Sepanjang perjalanan, Brenda Berjalan waspada di jalan gang sempit tersebut. Arah mata tetap fokus pada deretan kalimat dalam novel pemberian Gina, sesekali celingak-celinguk memastikan bahwa arah jalan pulangnya benar. Lebih baik kali ini ia percaya sedikit terhadap pernyataan Gina menyangkut 'pindah dimensi' ini. Kata-katanya cukup meyakinkan, saat ini jiwa Brenda bersemayam dalam raga sosok figuran novel.

Choco Valentine. Nama yang tersemat di nametag-nya pasca di dunia baru ini.

"Parah, seriusan gue dijadiin figuran?!" sentak Glenda ketika selesai membaca novelnya sampai tengah buku.

 "Gue Choco?! Cewek jelek anak beasiswa yang dibully? Anak pembantu?!!"

Brenda berdecak emosi. 

"Kalo sampe gue ketemu sama authornya, gue jambak tuh orang sampai rontok! Jelas-jelas gue lebih cetar membahana ketimbang si Gina, bisa-bisanya tuh culun jadi Cherry?"

"Gak adil!"

Ingin berteriak protes-protes hingga pita suara putus pun, sepertinya usaha Brenda sia-sia. Nyatanya ia benar-benar masuk dunia novel dan berperan sebagai Choco Valentine.

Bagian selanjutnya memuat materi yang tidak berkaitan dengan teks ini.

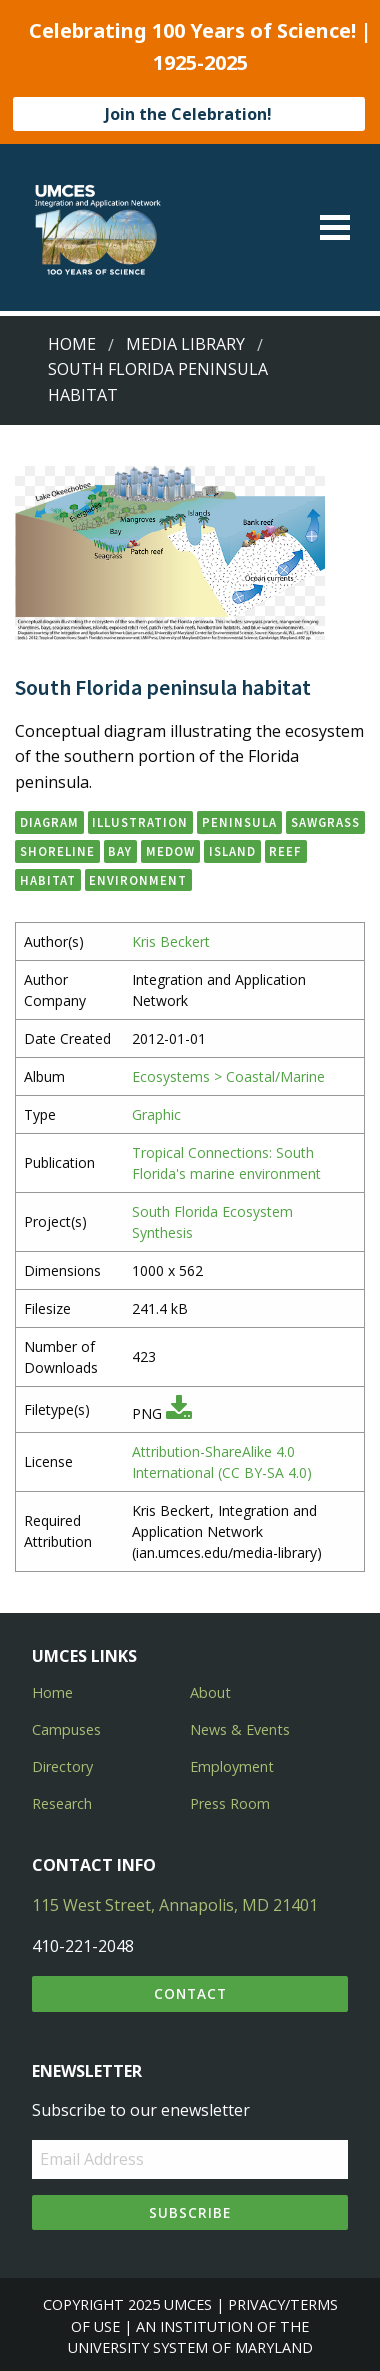  I want to click on Directory, so click(62, 1766).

Bak cerita fantasi.Untung saja di novelnya dibahas mengenai tempat tinggal Choco, jadi Glenda tak perlu repot-repot cari kontrakan atau kost. Ia ke gang sempit ini juga sesuai arahan alur novel itu, demi ke rumah barunya yang diceritakan kontrakan kecil, sesak dan kumuh dekat limbah. Setibanya di lokasi tujuan, Brenda menganga. Shock berat melihat rumah hampir roboh dengan kaca retak separuh. Kontrakan minimalis bercat hijau itu tampak sepi.

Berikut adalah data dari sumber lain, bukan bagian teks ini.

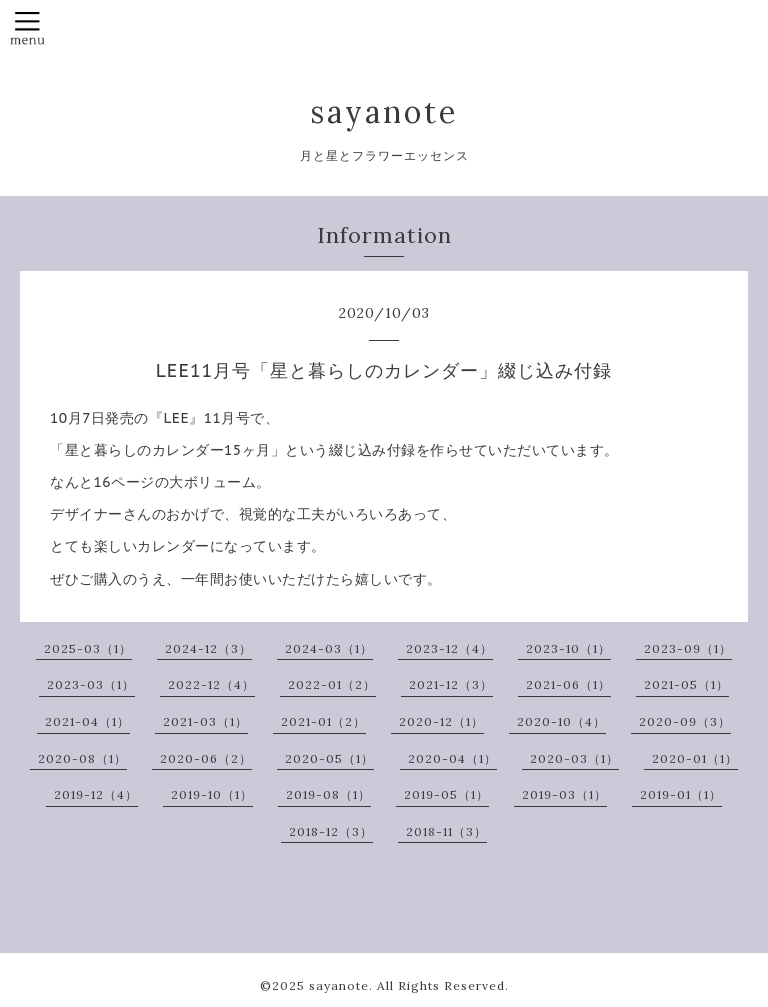  I want to click on 2019-10（1）, so click(212, 794).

"I-ini ... rumah gue? Rumah Choco?"

Dengan teramat terpaksa, Brenda mengetuk pintu kayu kecil tersebut. 

"Permisi." Ia meneguk ludahnya kasar. 

"C-Choco pulang. Bapak ... Ibu."

Kira-kira kalimat itulah yang Glenda pelajari dari tokoh figuran ini dalam novel. Situasi masih hening, tak ada sahutan. Tanpa ba-bi-bu lagi ia bergegas membuka pintu rumah.

Ctekk!

Saklar lampu dinyalakan, ruang utama berubah terang membuat Glenda mematung kaget. Terlihat, di hadapannya terdapat dua raga yang mendekatinya sumringah, sang wanita mengangkat bolu coklat dihiasi lilin berbentuk angka 17 sementara sang pria memakai topi ulang tahun juga terompet.

"Taraaa! Selamat ulang tahun, anakku!" 

"Ulang tahun?" beo Brenda, linglung.

"Kamu tidak ingat? Hari ini kan hari spesial anak Ibu tercinta," Ratih sang Ibu geleng-geleng kepala tak sangka. Tertawa pelan membuat kerutan di wajahnya tercetak jelas. "Ibu aja nggak lupa, masa kamu yang masih muda nggak ingat."

"14 Februari, bertepatan dengan hari Valentine. Sesuai nama kamu, Choco," tambah Aldo, sang Bapak. Bibirnya mencebik murung. 

"Padahal Bapak capek-capek bikin kostum semewah ini, malah yang ultahnya lupa. Sakit hati Bapak, Neng."

"Tuh, kan, Bapak kebiasaan, deh. Udah crot masih aja cengeng," gerutu Ratih menyentil dahi suaminya. Kemudian beralih menatap wajah sang anak dengan tampang ceria.

 "Yuk, tiup lilinnya, Nak. Habis itu kita rayain sama-sama, ya."

"Bapak ... Ibu ... nyiapin ini semua untuk aku?" tanya Glenda, sedikit meneteskan bening hangat.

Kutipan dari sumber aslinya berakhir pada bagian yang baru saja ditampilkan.